The endorsement by Lord Toby Harris chair of the Government’s Independent Advisory Panel on Deaths in Custody, of the latest edition of The Solution Magazine, confirms the needs for this issue to be made as much a priority across government departments as it is across the community.
BMH UK’s second edition of the online The Solution Magazine is making as well as marking history by for the first time giving voice to the experience of the children who have been impacted by the issue of deaths in custody. In an exclusive interview children living with the legacy of such tragedies, shed light on the generational impact of deaths in custody.
The commemorative front cover of this October/November issue charts the tragic loss of lives, which is part of the hidden history that has sadly shaped the experience of black mental health in the UK over the past thirty years.
Levi Roots continues his support of BMH UK work of mainstreaming the issue of mental health in the community by sharing yet more healthy fabulicous recipes from his new book ‘Spice It Up.
In his column Why Mental Health Matters, Steve Pope, editor of the UK’s only black newspaper, The Voice, speaks out on the importance of remembering the community’s history in the particularly in the challenging area of mental health.
The UK’s leading black church leaders Archdeacon Daniel Kajumba, Bishop Llewellyn Grayham and Pastor Desmond Hall unite in their call for a radical overhaul in the way these cases are treated. Matilda MacAttram editor in chief of BMH UK’s The Solution Magazine and one of the Black Women in Europe: 2010 Power List, said:
‘of all aspects of black British history, the story of those from the UK’s African Caribbean communities who have used and died within mental health services is undoubtedly the most challenging. We mark black history month by taking a look at the uncharted history of black mental health, which as this edition’s cover shows, has sadly been shaped by the issue of deaths in custody.

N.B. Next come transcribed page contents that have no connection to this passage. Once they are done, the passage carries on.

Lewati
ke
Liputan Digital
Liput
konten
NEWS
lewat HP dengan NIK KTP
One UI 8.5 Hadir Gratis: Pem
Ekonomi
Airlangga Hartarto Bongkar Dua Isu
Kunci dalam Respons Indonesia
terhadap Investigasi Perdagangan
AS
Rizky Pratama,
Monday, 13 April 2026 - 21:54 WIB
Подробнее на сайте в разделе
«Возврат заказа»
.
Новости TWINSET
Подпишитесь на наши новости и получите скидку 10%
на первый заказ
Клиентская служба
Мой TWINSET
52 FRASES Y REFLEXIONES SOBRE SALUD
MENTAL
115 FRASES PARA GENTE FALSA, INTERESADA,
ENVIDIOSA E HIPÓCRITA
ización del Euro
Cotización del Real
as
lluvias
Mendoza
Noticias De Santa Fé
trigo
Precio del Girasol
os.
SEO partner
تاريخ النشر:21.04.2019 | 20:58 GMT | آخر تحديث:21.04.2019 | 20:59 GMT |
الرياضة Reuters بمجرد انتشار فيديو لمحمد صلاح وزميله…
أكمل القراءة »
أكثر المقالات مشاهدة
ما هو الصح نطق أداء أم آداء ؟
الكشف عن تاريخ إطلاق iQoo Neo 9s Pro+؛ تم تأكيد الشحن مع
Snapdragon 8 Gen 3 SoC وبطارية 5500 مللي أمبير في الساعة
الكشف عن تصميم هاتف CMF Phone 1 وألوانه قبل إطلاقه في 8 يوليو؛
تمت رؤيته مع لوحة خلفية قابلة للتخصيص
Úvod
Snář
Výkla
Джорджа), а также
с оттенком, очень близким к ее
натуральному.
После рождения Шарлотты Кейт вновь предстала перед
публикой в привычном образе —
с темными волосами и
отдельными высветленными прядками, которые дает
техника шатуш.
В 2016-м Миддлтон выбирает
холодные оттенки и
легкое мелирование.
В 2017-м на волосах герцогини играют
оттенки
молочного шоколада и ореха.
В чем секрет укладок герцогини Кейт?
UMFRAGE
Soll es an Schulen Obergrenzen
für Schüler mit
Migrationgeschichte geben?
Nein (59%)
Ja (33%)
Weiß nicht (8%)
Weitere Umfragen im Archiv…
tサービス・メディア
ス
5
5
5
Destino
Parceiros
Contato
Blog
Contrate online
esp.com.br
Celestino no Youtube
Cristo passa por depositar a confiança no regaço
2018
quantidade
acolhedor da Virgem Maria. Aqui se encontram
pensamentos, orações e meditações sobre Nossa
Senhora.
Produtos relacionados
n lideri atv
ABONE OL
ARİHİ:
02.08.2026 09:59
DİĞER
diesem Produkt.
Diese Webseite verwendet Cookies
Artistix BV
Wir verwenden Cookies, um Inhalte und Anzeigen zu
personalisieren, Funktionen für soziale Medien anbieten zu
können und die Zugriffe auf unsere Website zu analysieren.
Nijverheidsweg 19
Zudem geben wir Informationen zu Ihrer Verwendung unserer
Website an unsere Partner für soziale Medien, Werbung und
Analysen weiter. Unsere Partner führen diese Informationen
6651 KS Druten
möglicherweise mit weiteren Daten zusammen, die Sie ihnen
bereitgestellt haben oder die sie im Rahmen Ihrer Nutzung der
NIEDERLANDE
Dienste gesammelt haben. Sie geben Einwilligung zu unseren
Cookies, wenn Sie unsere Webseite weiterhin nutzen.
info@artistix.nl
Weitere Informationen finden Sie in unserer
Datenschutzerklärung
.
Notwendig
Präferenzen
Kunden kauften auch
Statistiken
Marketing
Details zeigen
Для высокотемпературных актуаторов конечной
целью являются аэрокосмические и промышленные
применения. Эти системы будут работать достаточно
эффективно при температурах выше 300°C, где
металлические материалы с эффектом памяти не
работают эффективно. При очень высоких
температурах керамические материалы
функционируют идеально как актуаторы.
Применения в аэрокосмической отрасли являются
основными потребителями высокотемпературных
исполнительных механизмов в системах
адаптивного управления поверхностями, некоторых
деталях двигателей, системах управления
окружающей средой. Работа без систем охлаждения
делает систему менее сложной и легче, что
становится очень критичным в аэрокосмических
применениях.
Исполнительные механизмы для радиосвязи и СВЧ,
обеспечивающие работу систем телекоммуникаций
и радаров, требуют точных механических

Information is power and those who fail to learn from the mistakes of past are likely to repeat them. We hope that this edition goes some way to shed light on the past and give insight into how to ensure a better future for those in need of mental health care.’
For interviews call BMH UK News desk on: M: 07947 189 682
Please click here to read The Solution online or visit www.blackmentalheatlh.org.uk.
Notes to the editor
– BMH UK’s The Solution Magazine is funded by the South London and Maudsley (SLaM) Charitable Funds
– Black Mental Health UK is a human rights campaigns group established to address the over representation of African Caribbean’s within secure psychiatric care and raise awareness to address the stigma associated with mental health.
– African Caribbean’s are 50% more likely to enter the system via the criminal justice system or the police. 44% more likely to be sectioned, 29% more likely to be forcibly restrained, 50% more likely to be placed in seclusion and make up 30% of in patients on medium secure psychiatric wards despite having similar rates of mental illness as British white people.
– Detention rates for people from the UK’s African Caribbean community has doubled over the past five years during the period of 2005 – 2010. – Almost half the deaths of people in police custody are mental health service users.[1]